Raja-raja di Bali tidak menghiraukan ultimatum Belanda itu. Rakyat justru dipersiapkan untuk melawan kekejaman Belanda. Raja Buleleng kemudian
mengirim kurir untuk meminta bantuan pasukan dari kerajaan-kerajaan lain di Bali, sehingga datang pasukan tambahan dari Klungkung, Karangasem,
Mengwi. Belanda mengetahui bahwa Raja Buleleng membangkang dan Patih Ktut Jelantik terus memperkuat pasukannya.

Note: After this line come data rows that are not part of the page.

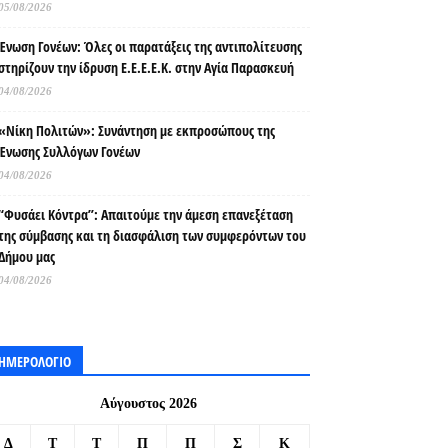
05/08/2026
Ένωση Γονέων: Όλες οι παρατάξεις της αντιπολίτευσης
στηρίζουν την ίδρυση Ε.Ε.Ε.Ε.Κ. στην Αγία Παρασκευή
04/08/2026
«Νίκη Πολιτών»: Συνάντηση με εκπροσώπους της
Ένωσης Συλλόγων Γονέων
04/08/2026
“Φυσάει Κόντρα”: Απαιτούμε την άμεση επανεξέταση
της σύμβασης και τη διασφάλιση των συμφερόντων του
Δήμου μας
04/08/2026
ΗΜΕΡΟΛΟΓΙΟ
Αύγουστος 2026
Δ
Τ
Τ
Π
Π
Σ
Κ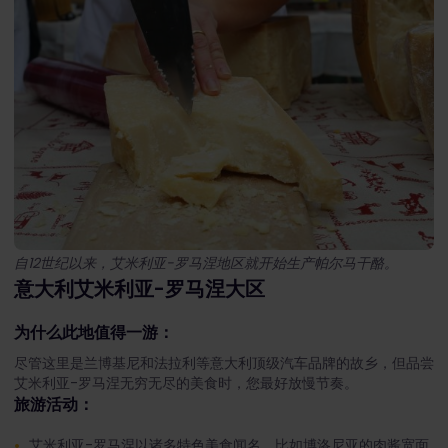
自12世纪以来，艾米利亚-罗马涅地区就开始生产帕尔马干酪。
意大利艾米利亚-罗马涅大区
为什么此地值得一游：
尽管这里是兰博基尼和法拉利等意大利顶级汽车品牌的故乡，但品尝
艾米利亚-罗马涅无穷无尽的美食时，您最好放慢节奏。
旅游活动：
艾米利亚-罗马涅以诸多特色美食闻名，比如博洛尼亚的肉酱宽面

Menghadapi hal tersebut Belanda terus meningkatkan kekuatannya. Pada tanggal 7 dan 8 Juni 1848, telah mendarat bala bantuan Belanda di Pantai
Sangsit. Tanggal 8 Juni serangan Belanda terhadap benteng Jagaraga dimulai. Sebagai pemimpin tentara Belanda antara lain: J. van Swieten,
Letkol Sutherland Benteng Jagaraga terus dihujani meriam. Namun pasukan Buleleng di bawah pimpinan Ktut Jelantik yang dibantu isterinya, Jero
Jempiring mampu mengembangkan pertahanan dengan
gelar-supit urang sehingga dapat menjebak pasukan Belanda. Lima orang opsir dan 74 orang
serdadu dapat ditewaskan ditambah lagi tujuh opsir dan 98 serdadu Belanda luka-luka. Pasukan Belanda terpaksa ditarik mundur.

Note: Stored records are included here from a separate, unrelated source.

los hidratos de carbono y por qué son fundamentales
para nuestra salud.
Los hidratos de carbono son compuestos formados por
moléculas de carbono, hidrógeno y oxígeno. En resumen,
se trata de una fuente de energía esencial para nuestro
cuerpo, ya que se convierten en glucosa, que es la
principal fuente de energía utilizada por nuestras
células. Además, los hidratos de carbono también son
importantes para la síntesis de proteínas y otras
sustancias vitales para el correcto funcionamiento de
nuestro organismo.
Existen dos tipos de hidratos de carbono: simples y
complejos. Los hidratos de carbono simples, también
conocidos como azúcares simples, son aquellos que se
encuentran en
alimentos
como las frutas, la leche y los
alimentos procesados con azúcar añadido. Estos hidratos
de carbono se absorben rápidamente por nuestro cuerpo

Kekalahan Belanda itu cukup menyakitkan perasaan pimpinan Belanda di Batavia. Oleh karena itu, dipersiapkan pasukan yang lebih kuat untuk
melakukan pembalasan. Awal April 1849 telah datang kesatuan serdadu Belanda dalam jumlah besar menuju ke Jagaraga. Pada tanggal 15 April 1849
semua kekuatan Belanda dikerahkan untuk menyerang Jagaraga. Dalam tempo dua hari, yakni tanggal 16 April sore hari semua kekuatan di Jagaraga
dapat dilumpuhkan oleh Belanda. Runtuhlah Benteng Jagaraga sebagai pertanda lenyapnya kedaulatan rakyat Buleleng. Raja Buleleng diikuti I Gusti
Ktut Jelantik dan Jero Jempiring menyingkir ke Karangasem. Tetapi mereka tertangkap dan terbunuh dalam upaya untuk mempertahankan diri.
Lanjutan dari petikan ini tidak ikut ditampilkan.